** What the exercise asks **
Restate word for word the lines of the listing below, from its first line through the line with "Die Spanne ist groß, weil jede Fassade anders", without the pictures.

** Extracted data **
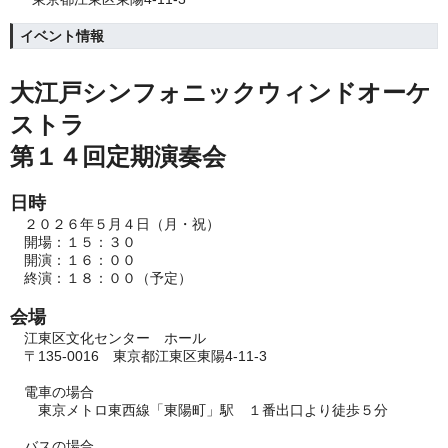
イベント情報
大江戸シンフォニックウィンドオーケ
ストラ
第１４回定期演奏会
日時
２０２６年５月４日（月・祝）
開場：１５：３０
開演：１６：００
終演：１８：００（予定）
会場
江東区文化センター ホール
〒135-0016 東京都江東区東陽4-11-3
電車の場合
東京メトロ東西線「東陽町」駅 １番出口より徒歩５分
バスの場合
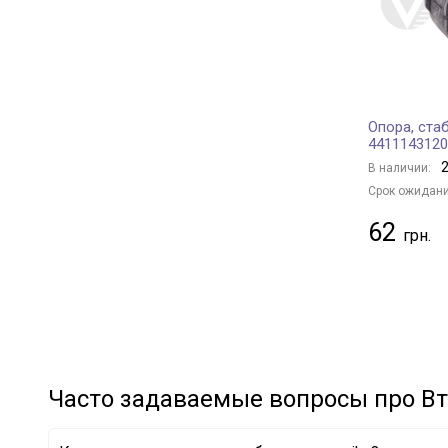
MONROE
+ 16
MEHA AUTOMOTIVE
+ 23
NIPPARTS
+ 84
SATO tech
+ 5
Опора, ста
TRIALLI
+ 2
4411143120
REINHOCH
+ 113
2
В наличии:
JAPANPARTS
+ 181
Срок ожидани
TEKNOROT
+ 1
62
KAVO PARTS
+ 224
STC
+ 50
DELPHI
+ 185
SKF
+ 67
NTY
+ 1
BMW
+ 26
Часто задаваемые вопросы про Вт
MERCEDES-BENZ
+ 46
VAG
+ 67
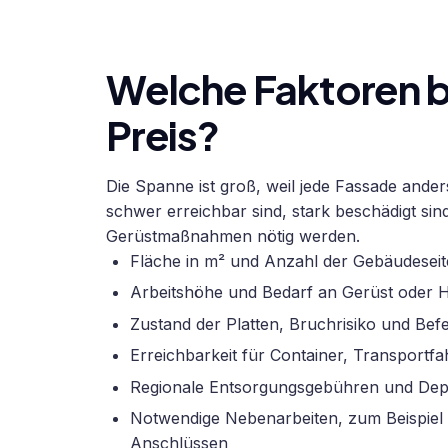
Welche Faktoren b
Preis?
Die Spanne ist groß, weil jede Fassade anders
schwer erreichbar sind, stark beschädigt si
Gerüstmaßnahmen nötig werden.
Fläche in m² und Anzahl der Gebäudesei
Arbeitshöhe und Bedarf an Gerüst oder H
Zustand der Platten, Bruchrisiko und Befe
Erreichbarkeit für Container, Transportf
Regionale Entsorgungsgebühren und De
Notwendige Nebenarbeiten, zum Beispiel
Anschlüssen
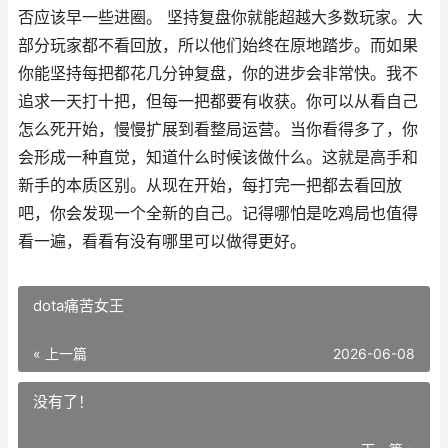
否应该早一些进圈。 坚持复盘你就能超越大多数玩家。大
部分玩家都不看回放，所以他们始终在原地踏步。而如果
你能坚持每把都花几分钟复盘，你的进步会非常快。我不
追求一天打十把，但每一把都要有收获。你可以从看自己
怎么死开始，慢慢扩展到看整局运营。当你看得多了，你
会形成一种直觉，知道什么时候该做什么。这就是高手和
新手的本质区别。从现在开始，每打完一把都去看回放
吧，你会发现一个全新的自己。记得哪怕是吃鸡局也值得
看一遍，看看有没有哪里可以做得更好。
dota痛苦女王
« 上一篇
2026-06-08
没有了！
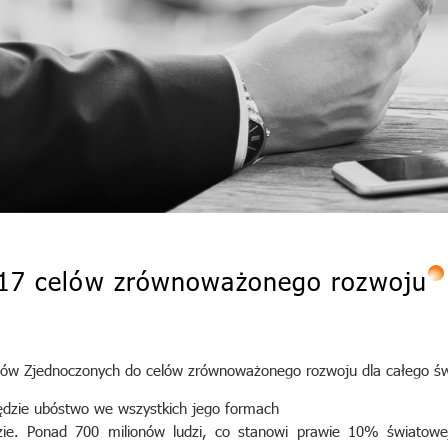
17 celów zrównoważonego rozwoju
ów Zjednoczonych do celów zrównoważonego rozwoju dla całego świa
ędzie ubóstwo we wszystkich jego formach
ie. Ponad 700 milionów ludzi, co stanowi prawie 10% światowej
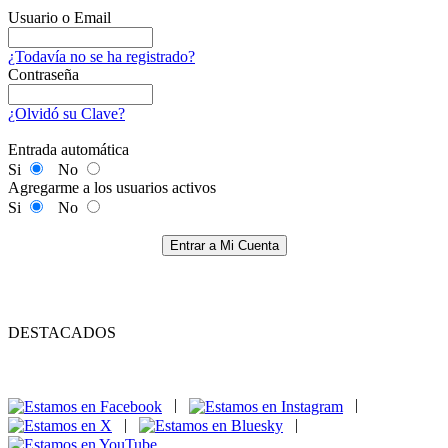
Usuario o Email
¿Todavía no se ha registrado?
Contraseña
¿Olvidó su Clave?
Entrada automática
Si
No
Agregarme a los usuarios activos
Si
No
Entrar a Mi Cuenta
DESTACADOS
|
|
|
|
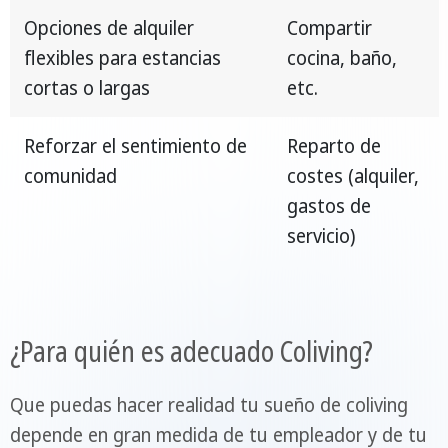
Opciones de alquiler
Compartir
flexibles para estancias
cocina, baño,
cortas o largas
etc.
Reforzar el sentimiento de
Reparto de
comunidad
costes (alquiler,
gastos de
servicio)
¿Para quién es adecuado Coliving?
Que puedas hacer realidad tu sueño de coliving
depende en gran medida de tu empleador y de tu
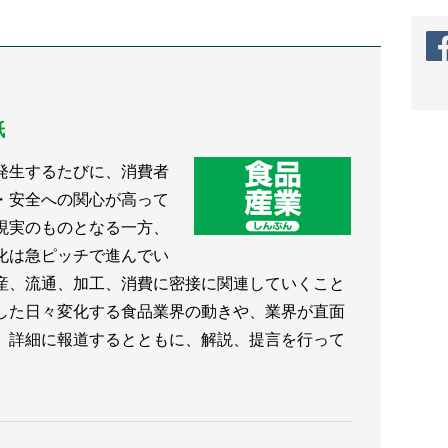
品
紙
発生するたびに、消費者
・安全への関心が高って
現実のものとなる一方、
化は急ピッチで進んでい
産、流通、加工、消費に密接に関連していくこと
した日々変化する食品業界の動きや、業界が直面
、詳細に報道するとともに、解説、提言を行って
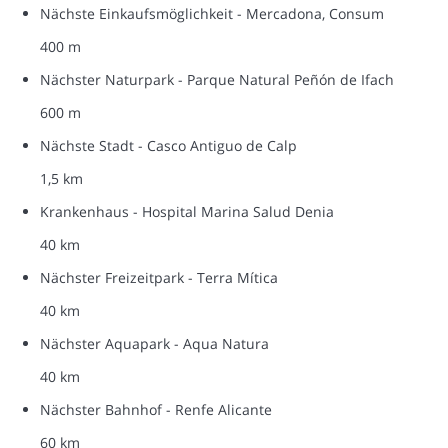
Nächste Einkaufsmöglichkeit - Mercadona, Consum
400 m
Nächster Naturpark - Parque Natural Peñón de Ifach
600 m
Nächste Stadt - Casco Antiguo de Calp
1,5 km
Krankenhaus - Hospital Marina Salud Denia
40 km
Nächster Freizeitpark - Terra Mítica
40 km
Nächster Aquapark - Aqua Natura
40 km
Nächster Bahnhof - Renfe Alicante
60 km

** Written response **
イベント情報
大江戸シンフォニックウィンドオーケ
ストラ
第１４回定期演奏会
日時
２０２６年５月４日（月・祝）
開場：１５：３０
開演：１６：００
終演：１８：００（予定）
会場
江東区文化センター ホール
〒135-0016 東京都江東区東陽4-11-3
電車の場合
東京メトロ東西線「東陽町」駅 １番出口より徒歩５分
バスの場合
MONROE
+ 16
MEHA AUTOMOTIVE
+ 23
NIPPARTS
+ 84
SATO tech
+ 5
Опора, ста
TRIALLI
+ 2
4411143120
REINHOCH
+ 113
2
В наличии:
JAPANPARTS
+ 181
Срок ожидани
TEKNOROT
+ 1
62
KAVO PARTS
+ 224
STC
+ 50
DELPHI
+ 185
SKF
+ 67
NTY
+ 1
BMW
+ 26
Часто задаваемые вопросы про Вт
MERCEDES-BENZ
+ 46
VAG
+ 67
Welche Faktoren b
Preis?
Die Spanne ist groß, weil jede Fassade anders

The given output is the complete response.